# A6 2.7T Sport Planned



## [email protected] (Feb 18, 1999)

It’s a poorly kept secret that the Audi A6 is due for a redesign. First shown in 1998, the current A6 was a revolutionary design that, like the original 5000, has had some significant design elements copied throughout the industry. Now, in what is probably its last full production year, we have it on good word from a source high within Audi of America that there will be a special Sport model of the A6 2.7T.
The 2.7T may not have the bells and whistles, nor the sporting kit of the S6 Avant sold alongside it here in the US, but coming with the previous S4’s biturbo V6 engine and the option of a 6-speed manual transmission, it remains possibly the most attractive model in the A6 range for driving enthusiasts.
In its final year of production, those same driving enthusiasts in North America will be happy to hear of this “Sportier” version with a confirmed power upgrade, probably boosting the V6 turbocharged engine by about 15 horsepower.
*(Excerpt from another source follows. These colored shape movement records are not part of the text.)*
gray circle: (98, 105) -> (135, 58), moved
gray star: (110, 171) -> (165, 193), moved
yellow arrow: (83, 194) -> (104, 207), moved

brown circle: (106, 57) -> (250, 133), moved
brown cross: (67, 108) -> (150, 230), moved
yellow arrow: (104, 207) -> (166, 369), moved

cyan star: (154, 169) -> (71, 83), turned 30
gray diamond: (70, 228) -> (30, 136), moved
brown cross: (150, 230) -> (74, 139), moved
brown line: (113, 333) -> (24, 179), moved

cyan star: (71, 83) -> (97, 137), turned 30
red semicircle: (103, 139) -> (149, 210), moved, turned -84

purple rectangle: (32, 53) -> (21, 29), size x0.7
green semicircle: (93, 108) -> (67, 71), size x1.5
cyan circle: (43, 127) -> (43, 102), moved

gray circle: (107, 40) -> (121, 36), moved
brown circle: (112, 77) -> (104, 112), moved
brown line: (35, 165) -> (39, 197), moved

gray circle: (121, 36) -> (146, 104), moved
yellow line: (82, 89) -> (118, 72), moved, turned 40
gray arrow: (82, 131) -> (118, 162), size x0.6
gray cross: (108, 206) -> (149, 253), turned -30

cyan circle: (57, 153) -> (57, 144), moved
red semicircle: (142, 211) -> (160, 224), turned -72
Other styling changes are probable, such as wheels and other sporting kit. 
Above is a picture of Europe’s A6 S-line by quattro GmbH. As Audi of America has sold the S-line version of the TT in the US as a special edition before, it is possible that the upcoming A6 Sport could look similar to this.
Look for this new A6 Sport to be introduced at January’s Los Angeles International Auto Show.


----------



## briang (Mar 10, 1999)

*Re: A6 2.7T Sport Planned ([email protected])*

Great idea since the S and RS versions are gone in 2004.
*Just give it the 4.2L Fender Flares, please*.


----------



## AudiVwMeister (Oct 22, 2002)

*Re: A6 2.7T Sport Planned (briang)*

this car would have been incredibly sweet if it would have been offered with the flared fenders the 4.2 and rs6 have.


----------



## [email protected] (Feb 18, 1999)

*Re: A6 2.7T Sport Planned (AudiVwMeister)*

That would be cool, but that might require further crash testing....


----------



## stealthx32 (Oct 29, 2000)

*Re: A6 2.7T Sport Planned ([email protected])*

When will they put this God-forsaken engine to its long overdue death?


----------



## AudiVwMeister (Oct 22, 2002)

*Re: A6 2.7T Sport Planned ([email protected])*


_Quote, originally posted by *[email protected]* »_That would be cool, but that might require further crash testing....


good point.


----------



## briang (Mar 10, 1999)

*Re: A6 2.7T Sport Planned ([email protected])*


_Quote, originally posted by *[email protected]* »_That would be cool, but that might require further crash testing....


Not likely, they can argue "equivalence" since the sheet metal work is available elswhere in the model line.


----------



## briang (Mar 10, 1999)

*Re: A6 2.7T Sport Planned ([email protected])*

No one else seems interested in this model!


----------